La liste de ce que le kit peut extraire donne le vertige. Selon le rapport technique de Google, DarkSword aspire les photos stockées sur l’appareil, les identifiants de connexion, l’historique complet de géolocalisation, les extraits de conversations sur iMessage et WhatsApp (dans la limite du chiffrement activé), les notes, les données de l’application Santé et les accès aux portefeuilles de cryptomonnaies.

Plus inquiétant encore : certaines variantes du kit peuvent activer le microphone de l’iPhone en temps réel, sans déclencher le moindre indicateur visuel. Contrairement au logiciel Pegasus, développé par l’israélien NSO Group, qui provoquait l’affichage d’un avertissement sur les appareils Apple, DarkSword opère dans un silence total. Un redémarrage du téléphone suffit à éliminer le code malveillant, mais à ce stade, les données ont déjà été exfiltrées. L’approche, qualifiée de « hit-and-run » par les chercheurs de Lookout, consiste à tout collecter en quelques secondes ou minutes avant de disparaître.

Des espions étatiques aux sociétés de surveillance privées

Un groupe de cyberespionnage probablement lié à la Russie, identifié sous le nom de code UNC6353 par Google, figure parmi les utilisateurs de DarkSword. C’est le même groupe qui avait déjà exploité Coruna, un autre kit de piratage pour iPhone découvert quelques semaines plus tôt. UNC6353 a ciblé des utilisateurs ukrainiens via les sites d’information compromis.

Mais DarkSword n’est pas réservé aux services de renseignement.
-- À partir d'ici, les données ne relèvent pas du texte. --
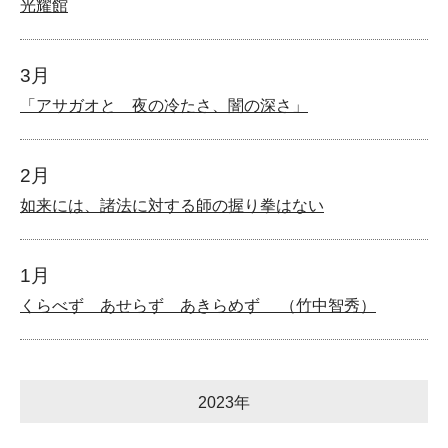
光耀館
3月
「アサガオと 夜の冷たさ、闇の深さ」
2月
如来には、諸法に対する師の握り拳はない
1月
くらべず あせらず あきらめず （竹中智秀）
2023年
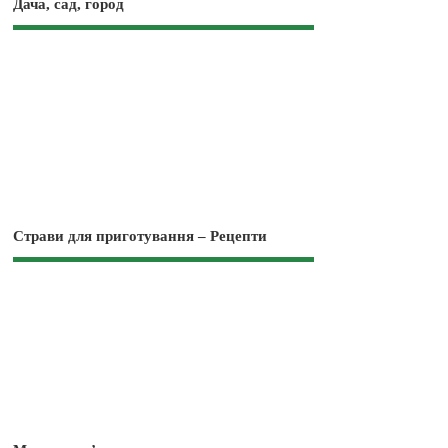
Дача, сад, город
Страви для приготування – Рецепти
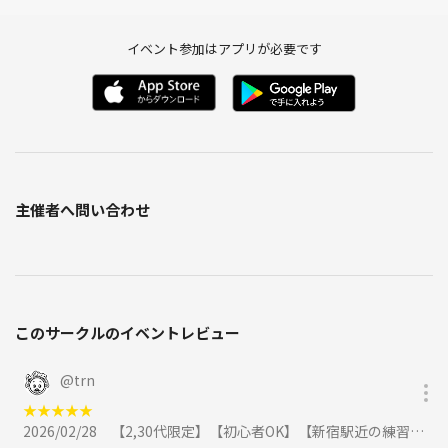
イベント参加はアプリが必要です
主催者へ問い合わせ
このサークルのイベントレビュー
@
trn
★
★
★
★
★
2026/02/28
【2,30代限定】【初心者OK】【新宿駅近の練習会】ラウンド仲間と練習仲間作る会で楽しむ特別なイベント✨に参加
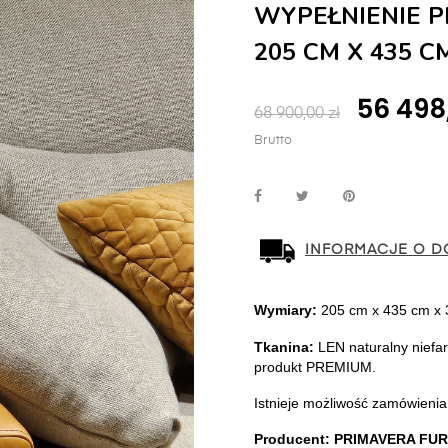
WYPEŁNIENIE P
205 CM X 435 C
56 498,
68 900,00 zł
Brutto
INFORMACJE O D
Wymiary:
 205 cm x 435 cm x 
Tkanina:
 LEN naturalny niefa
produkt PREMIUM.
Istnieje możliwość zamówienia 
Producent: PRIMAVERA FUR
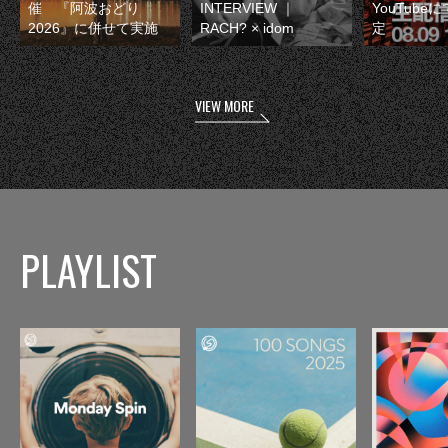
催 『阿波おどり
INTERVIEW ｜
YouTube
2026』に併せて実施
RACH? × idom
定
VIEW MORE
PLAYLIST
Google a identifié plusieurs « fournisseurs de surveillance commerciale » utilisant le même kit pour leurs propres clients. Le constat est limpide : il existe désormais un marché de seconde main pour ces outils d’espionnage de pointe. « Des groupes disposant de ressources plus limitées et de motivations autres que l’espionnage ciblé peuvent désormais acquérir des exploits de premier ordre », alerte Lookout dans son analyse. Rocky Cole, cofondateur de la société de cybersécurité iVerify, résume la situation dans un entretien accordé à Wired : « Un grand nombre d’utilisateurs iOS pourraient se faire voler toutes leurs données personnelles simplement en visitant un site web populaire. »
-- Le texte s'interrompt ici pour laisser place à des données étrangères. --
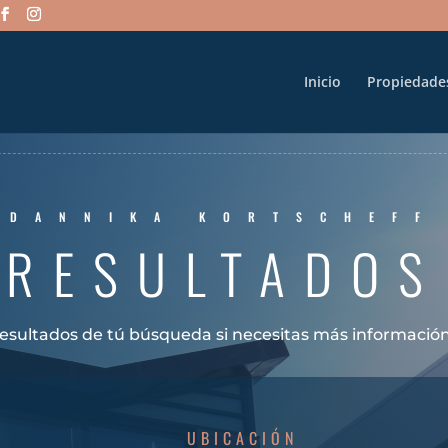
Inicio
Propiedade
DANNIKA KORTSCHEFF
RESULTADOS
 resultados de tú búsqueda si necesitas más informaci
UBICACIÓN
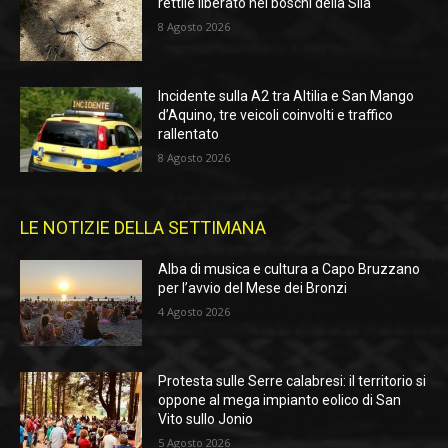
rettile liberato nei boschi della Sila
8 Agosto 2026
Incidente sulla A2 tra Altilia e San Mango
d’Aquino, tre veicoli coinvolti e traffico
rallentato
8 Agosto 2026
LE NOTIZIE DELLA SETTIMANA
Alba di musica e cultura a Capo Bruzzano
per l’avvio del Mese dei Bronzi
4 Agosto 2026
Protesta sulle Serre calabresi: il territorio si
oppone al mega impianto eolico di San
Vito sullo Jonio
5 Agosto 2026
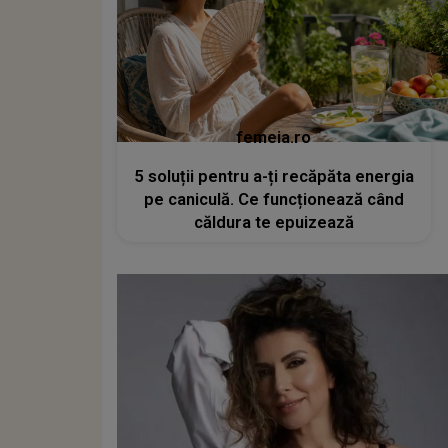
femeia.ro
5 soluții pentru a-ți recăpăta energia
pe caniculă. Ce funcționează când
căldura te epuizează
Apple a réagi, mais le parc installé reste exposé

Les six vulnérabilités exploitées par DarkSword ont été signalées à Apple fin 2025, précise Google. Elles ont été corrigées progressivement dans les mises à jour iOS 26.1, 26.2 et 26.3. Pour les appareils trop anciens, coincés sur iOS 18, Apple a publié un correctif d’urgence il y a quelques jours.
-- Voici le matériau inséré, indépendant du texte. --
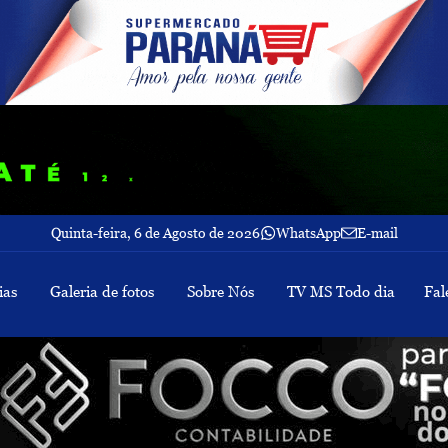
Quinta-feira, 6 de Agosto de 2026
WhatsApp
E-mail
ias
Galeria de fotos
Sobre Nós
TV MS Todo dia
Fal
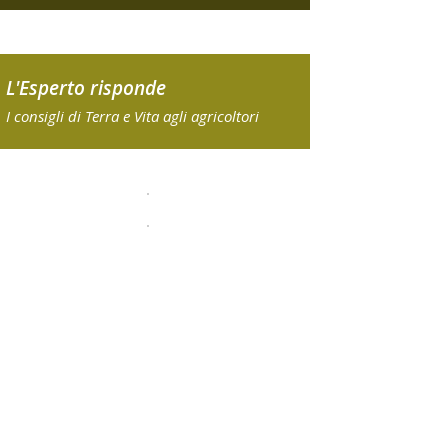
L'Esperto risponde
I consigli di Terra e Vita agli agricoltori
Le problème est que la mise à jour ne se fait pas toute seule. Des centaines de millions de personnes utilisent encore des appareils Apple sous iOS 18 ou des versions précédentes, selon BFM TV. Pour ces utilisateurs, Google recommande d’activer le « mode isolement » (Lockdown Mode), une option de sécurité renforcée qui limite certaines fonctionnalités mais bloque la plupart des vecteurs d’attaque exploités par DarkSword.

Pour vérifier sa version d’iOS : Réglages, puis Général, puis Informations. Toute version inférieure à iOS 26.3 mérite une mise à jour immédiate. Et si l’appareil ne peut plus être mis à jour, il faut considérer qu’il est exposé à ce type d’attaque, surtout si l’on navigue sur des sites d’actualité ou gouvernementaux dans des zones de conflit.

Le modèle de sécurité de l’iPhone sous pression

DarkSword arrive deux semaines après la révélation de Coruna, un autre kit d’exploitation complet visant iOS. Deux outils de piratage capables de compromettre un iPhone en un seul clic, découverts en moins d’un mois, et utilisés par des acteurs très différents les uns des autres. La tendance inquiète les spécialistes : le verrouillage du système Apple, longtemps considéré comme un rempart, devient un terrain de chasse pour un nombre croissant de groupes malveillants.

Google, Lookout et iVerify ont publié leurs recherches de manière coordonnée le 18 mars. Les domaines impliqués dans la diffusion de DarkSword ont été ajoutés à Google Safe Browsing, le système qui alerte les utilisateurs de Chrome et Safari lorsqu’ils s’apprêtent à visiter un site dangereux. La prochaine mise à jour de sécurité d’Apple, attendue en avril, devrait intégrer des protections supplémentaires contre les techniques de contournement utilisées par ces kits.